[Records from a dataset]
*** Block opens ***

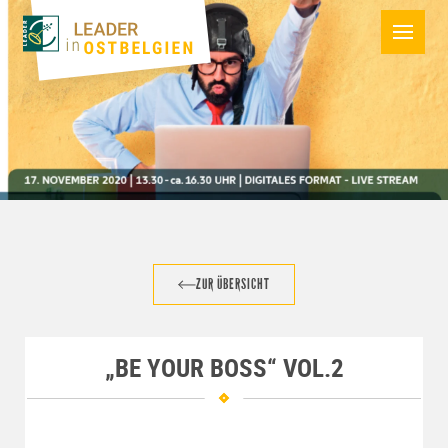
ZUR ÜBERSICHT
„BE YOUR BOSS“ VOL.2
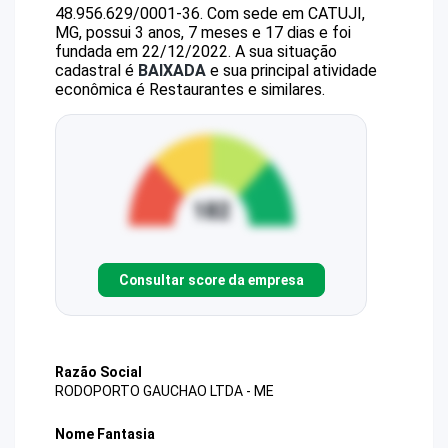
48.956.629/0001-36
.
Com sede em CATUJI,
MG, possui 3 anos, 7 meses e 17 dias e foi
fundada em 22/12/2022.
A sua situação
cadastral é
BAIXADA
e sua principal atividade
econômica é Restaurantes e similares.
Consultar score da empresa
Razão Social
RODOPORTO GAUCHAO LTDA - ME
Nome Fantasia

*** Block closes ***

What do the lines from the one with "fundada em 22/12/2022." through the last line of the entries say? Print them word for word, both ends included, and nothing else.

RESPONSE TO THIS EXERCISE:
fundada em 22/12/2022.
A sua situação
cadastral é
BAIXADA
e sua principal atividade
econômica é Restaurantes e similares.
Consultar score da empresa
Razão Social
RODOPORTO GAUCHAO LTDA - ME
Nome Fantasia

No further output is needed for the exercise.